The CRSP objective code for ‘hedged’ mutual funds currently corresponds 1-to-1 with the five Lipper Class categories of ‘Absolute Return’ (ABR), ‘Long-Short Equity’ (LSE), ‘Equity Market Neutral’ (EMN), ‘Extended US Large-Cap Core’ (ELCC), and ‘Equity Leverage’ (DL). These categories first enter the CRSP database in 2011, 2006, 2006, 2008, and 2008, respectively. Neither Agarwal et al. (2009) nor Huang and Wang (2013) include Absolute Return funds in their sample, possibly because the samples for these papers predate the category’s initiation in 2011.

Whereas the strategies of Equity Market Neutral and Long-Short Equity funds are relatively well understood, the other three categories require a brief introduction. Absolute Return funds follow investing strategies that hope to deliver positive returns (usually within a reasonable time-frame, say, 3 years) irrespective of economic and market conditions. There are two senses in which Absolute Return funds stand apart from the other categories and require a justification for inclusion. First, despite CRSP’s designation of this category as equity-based, such funds frequently combine equity and debt instruments in their portfolios. Clifford et al. (2013) examines these funds in detail and finds them approximately evenly split between those above and below a 70% equity exposure. Despite our paper’s focus on equity-based funds, we decline to exclude any Absolute Return funds for too high debt exposure because of Clifford et al. (2013)’s finding that both types of Absolute Return funds share quite similar loadings on the Carhart factors as well as similar alphas from the Carhart model. Second, again as Clifford et al. (2013) note, their marketing tends to emphasize their dependability rather than alpha \({per}\) \({se}\), for example targeting a particular level of risk or average return above a benchmark such as inflation or the T-Bill rate. Nevertheless, we decide on inclusion because like the other categories they have seen rapid increases in AUM while at the same time the literature finds little evidence for alpha delivery, and so the central question as to whether the value added paradigm can justify the flows still is in effect.

The Lipper Class category of Extended US Large-Cap Core corresponds to what is more commonly known as 130/30 funds. These funds will balance a leveraged long equity exposure of, say, 130% of their asset base, with a short exposure of 30% such that their overall market exposure will equal that of a fund invested 100% in equities without leverage. While 130/30 is the most common type, a few funds are 120/20, 150/50, and even 170/70. These funds resemble Long-Short Equity funds in that they aim to beat the market by simultaneously buying underpriced securities while shorting overpriced ones.
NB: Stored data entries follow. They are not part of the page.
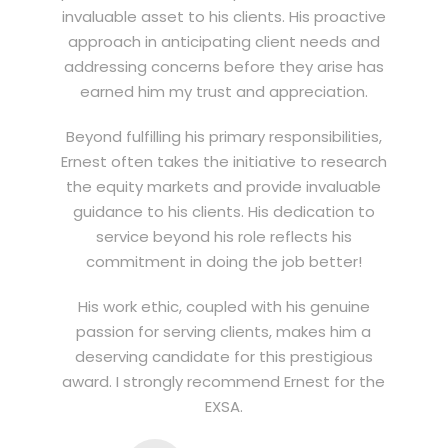
invaluable asset to his clients. His proactive
approach in anticipating client needs and
addressing concerns before they arise has
earned him my trust and appreciation.
Beyond fulfilling his primary responsibilities,
Ernest often takes the initiative to research
the equity markets and provide invaluable
guidance to his clients. His dedication to
service beyond his role reflects his
commitment in doing the job better!
His work ethic, coupled with his genuine
passion for serving clients, makes him a
deserving candidate for this prestigious
award. I strongly recommend Ernest for the
EXSA.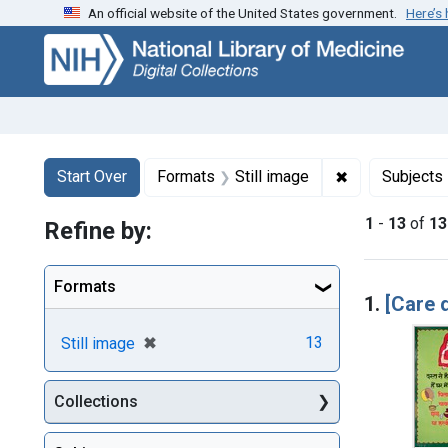
An official website of the United States government.
Here’s
Skip
Skip to
Skip
to
main
to
search
content
first
result
Search
Search Constraints
You searched for:
✖
Remove constr
Start Over
Formats
Still image
Subjects
1
-
13
of
13
Refine by:
Searc
Formats
1.
[Care 
[remove]
✖
13
Still image
Collections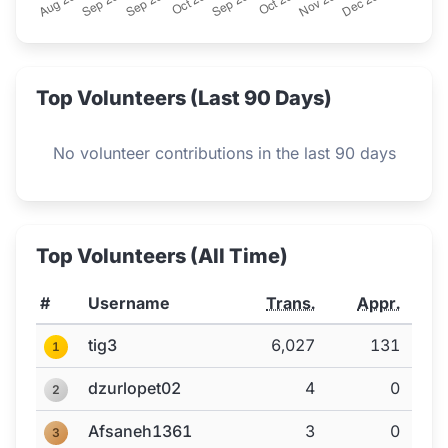
Top Volunteers (Last 90 Days)
No volunteer contributions in the last 90 days
Top Volunteers (All Time)
#
Username
Trans.
Appr.
tig3
6,027
131
1
dzurlopet02
4
0
2
Afsaneh1361
3
0
3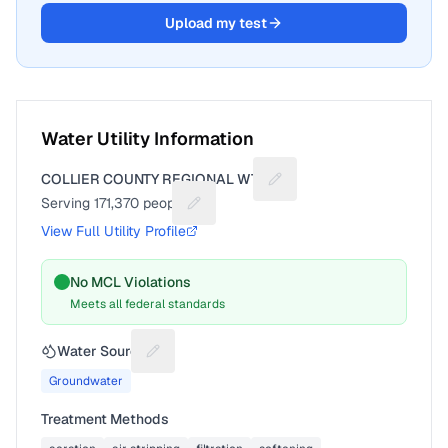
Upload my test
Water Utility Information
COLLIER COUNTY REGIONAL WTP
Suggest a fix for Utility n
Serving
171,370
people
Suggest a fix for People served
View Full Utility Profile
No MCL Violations
Meets all federal standards
Water Source
Suggest a fix for Water source
Groundwater
Treatment Methods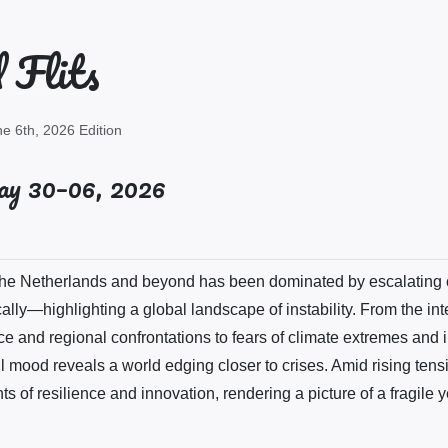
 Flits
e 6th, 2026 Edition
y 30–06, 2026
 the Netherlands and beyond has been dominated by escalating 
ically—highlighting a global landscape of instability. From the int
e and regional confrontations to fears of climate extremes and i
l mood reveals a world edging closer to crises. Amid rising tens
of resilience and innovation, rendering a picture of a fragile y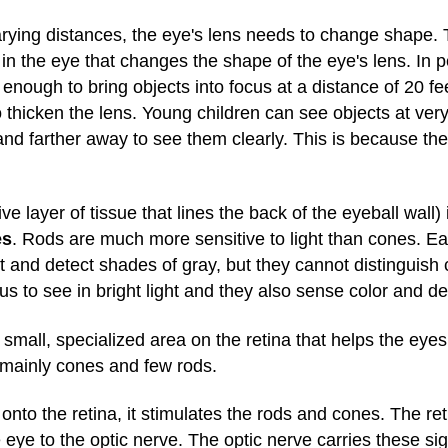
varying distances, the eye's lens needs to change shape.
 in the eye that changes the shape of the eye's lens. In
s enough to bring objects into focus at a distance of 20 f
to thicken the lens. Young children can see objects at ve
and farther away to see them clearly. This is because th
tive layer of tissue that lines the back of the eyeball wall)
es
. Rods are much more sensitive to light than cones. E
ht and detect shades of gray, but they cannot distinguish 
us to see in bright light and they also sense color and det
small, specialized area on the retina that helps the eyes
ns mainly cones and few rods.
onto the retina, it stimulates the rods and cones. The re
 eye to the optic nerve. The optic nerve carries these sig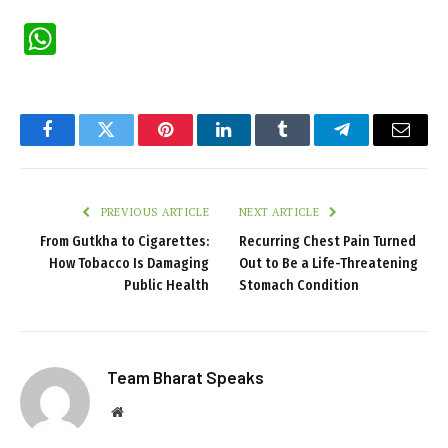
WhatsApp
Facebook
Twitter
Pinterest
LinkedIn
Tumblr
Telegram
Email
PREVIOUS ARTICLE
NEXT ARTICLE
From Gutkha to Cigarettes:
Recurring Chest Pain Turned
How Tobacco Is Damaging
Out to Be a Life-Threatening
Public Health
Stomach Condition
Team Bharat Speaks
Website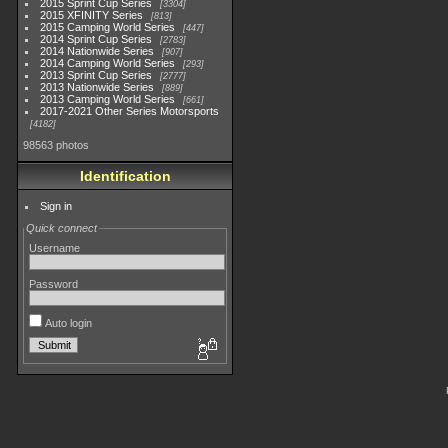
2015 Sprint Cup Series
3304
2015 XFINITY Series
813
2015 Camping World Series
447
2014 Sprint Cup Series
2783
2014 Nationwide Series
907
2014 Camping World Series
293
2013 Sprint Cup Series
2777
2013 Nationwide Series
889
2013 Camping World Series
661
2017-2021 Other Series Motorsports
4182
98563 photos
Identification
Sign in
Quick connect
Username
Password
Auto login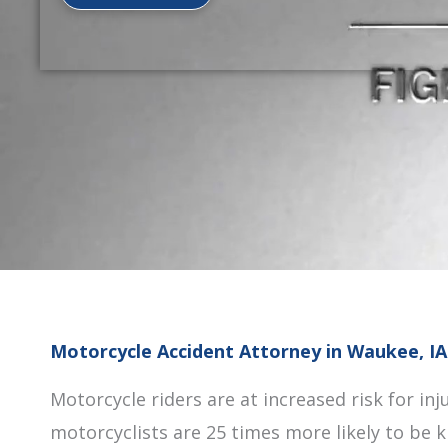
Motorcycle Accident Attorney in Waukee, IA
Motorcycle riders are at increased risk for inju
motorcyclists are 25 times more likely to be k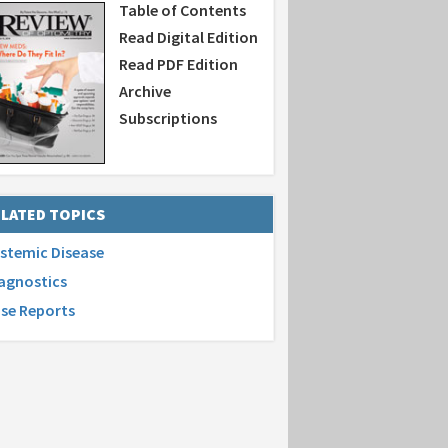
Table of Contents
Read Digital Edition
Read PDF Edition
Archive
Subscriptions
LATED TOPICS
stemic Disease
agnostics
se Reports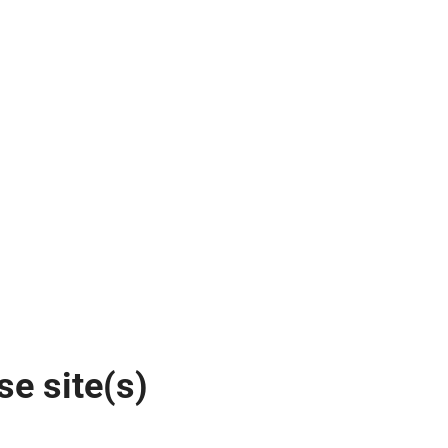
se site(s)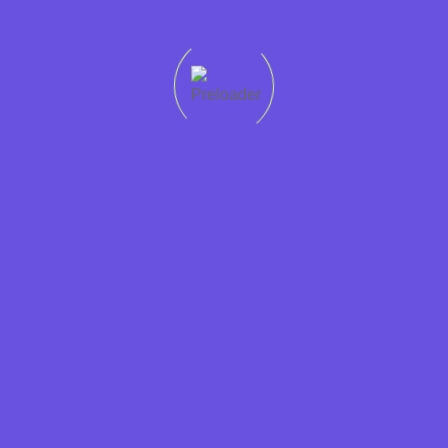
Quick
Support
Sectors
Get in
Protecting
links
Help
Accountancy
touch
worker
Home
01228
rights
Condition
Business
307765
Recruit
Jobs in
Support
Privacy
01946
Cumbria is
Cumbria
Hospitality
448765
a
Policy
Jobs
Contact
JobsAware
Information
at
Form
partner and
Technology
Dixons
is
Legal
committed
Candidates
Marketing
to fairness
Employers
and
Retail
About
transparency
Sales
us
in the
labour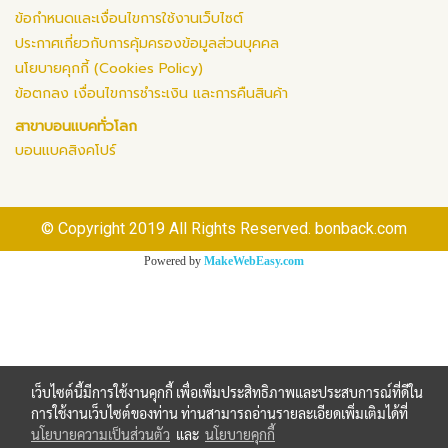
ข้อกำหนดและเงื่อนไขการใช้งานเว็บไซต์
ประกาศเกี่ยวกับการคุ้มครองข้อมูลส่วนบุคคล
นโยบายคุกกี้ (Cookies Policy)
ข้อตกลง เงื่อนไขการชำระเงิน และการคืนสินค้า
สาขาบอนแบคทั่วโลก
บอนแบคสิงคโปร์
© Copyright 2019 All Rights Reserved. bonback.com
Powered by
MakeWebEasy.com
เว็บไซต์นี้มีการใช้งานคุกกี้ เพื่อเพิ่มประสิทธิภาพและประสบการณ์ที่ดีใน
การใช้งานเว็บไซต์ของท่าน ท่านสามารถอ่านรายละเอียดเพิ่มเติมได้ที่
นโยบายความเป็นส่วนตัว
และ
นโยบายคุกกี้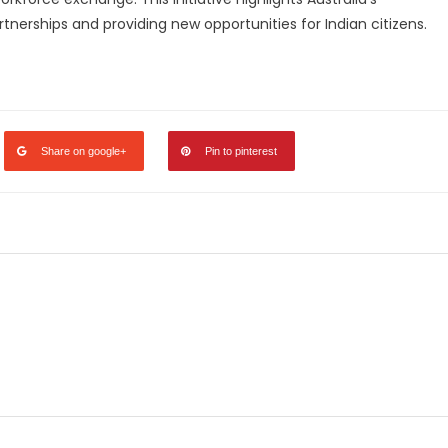
nerships and providing new opportunities for Indian citizens.
legram
Share
Share on google+
Pin to pinterest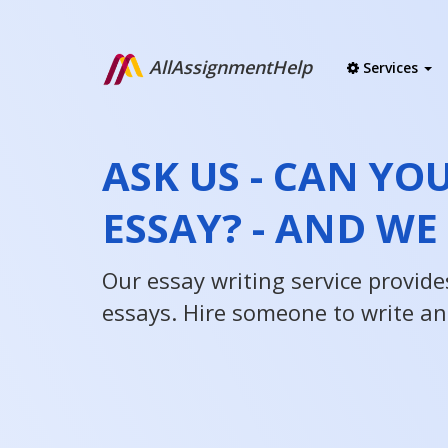
AllAssignmentHelp
Services
ASK US - CAN YO
ESSAY? - AND WE
Our essay writing service provides
essays. Hire someone to write an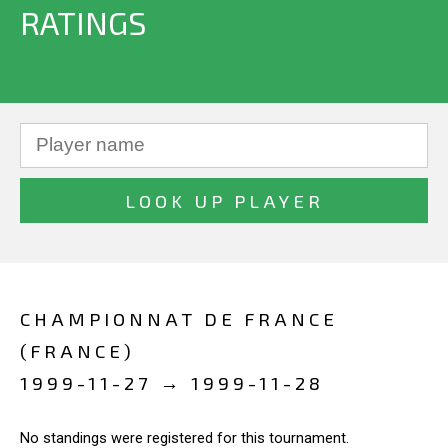
RATINGS
CHAMPIONNAT DE FRANCE
(FRANCE)
1999-11-27 → 1999-11-28
No standings were registered for this tournament.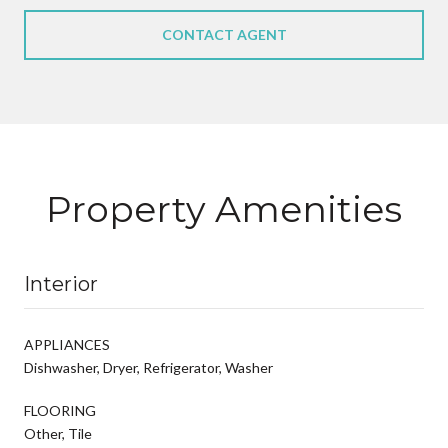
CONTACT AGENT
Property Amenities
Interior
APPLIANCES
Dishwasher, Dryer, Refrigerator, Washer
FLOORING
Other, Tile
Lo and Patel (2008) provide a useful description of their development and rationale.

Finally, the Equity Leverage category describes funds that aim for returns that are equal over some short-term time horizon, usually a day, to a target multiple of some benchmark. For example, the Rydex NASDAQ-100 2X Strategy fund describes itself thusly on its website: “Seeks to provide investment results that match, before fees and expenses, 200% of the daily performance of the NASDAQ-100 Index. . . intended for investors who expect the NASDAQ-100 Index to go up and want accelerated investment gains when it does so. However, there is an increased risk of accelerated losses if the market declines.” Typically, such funds engage in heavy use of derivative contracts as part of their strategies. Within our sample we find funds whose target multiples range from 125 to 300% of their benchmark. Since these funds explicitly follow a benchmark rather than pursue active management strategies, we exclude them from our sample, though we include them in the summary data tables and highlight some interesting preliminary observations. After the summary tables, however, this category is absent from our study.

Let us now turn to the construction of our sample. Similar to Agarwal et al. (2009) and Huang and Wang (2013), we begin by backdating the Lipper Class entries for all funds that later are classified as among the five Lipper Class categories of ‘EYDH,’ since as we discuss above these classifications begin only after the start of our sample period. We also re-assign funds whose names include ‘Long/Short’, ‘Market Neutral’, and ‘130’ or ‘120’ to the respective categories for any funds categorized otherwise. Next we conduct a keyword search among the fund names. We apply the same list of terms as Agarwal et al. (2009), except that we add ‘130’ and ‘120’ to identify funds in the ELCC category: Market Neutral, Arbitrage, Hybrid, Hedge, Merger, Distressed, Alternative, 130, and 120. Next, we drop all funds indicated as an ETF or index fund, all those whose names indicate ‘Fixed Income’, ‘Bond’, or ‘Credit’, all those classified as Dedicated Short Bias, those that deal primarily in currencies or commodities, and those funds geared towards a particular retirement ‘target’ date. We keep only those funds whose modal CRSP Objective Code either begins with the letters ‘ED,’ indicating domestic equity, or else ‘O’, which stands for ‘other’ and is the classification of some funds that follow miscellaneous hedge fund related strategies.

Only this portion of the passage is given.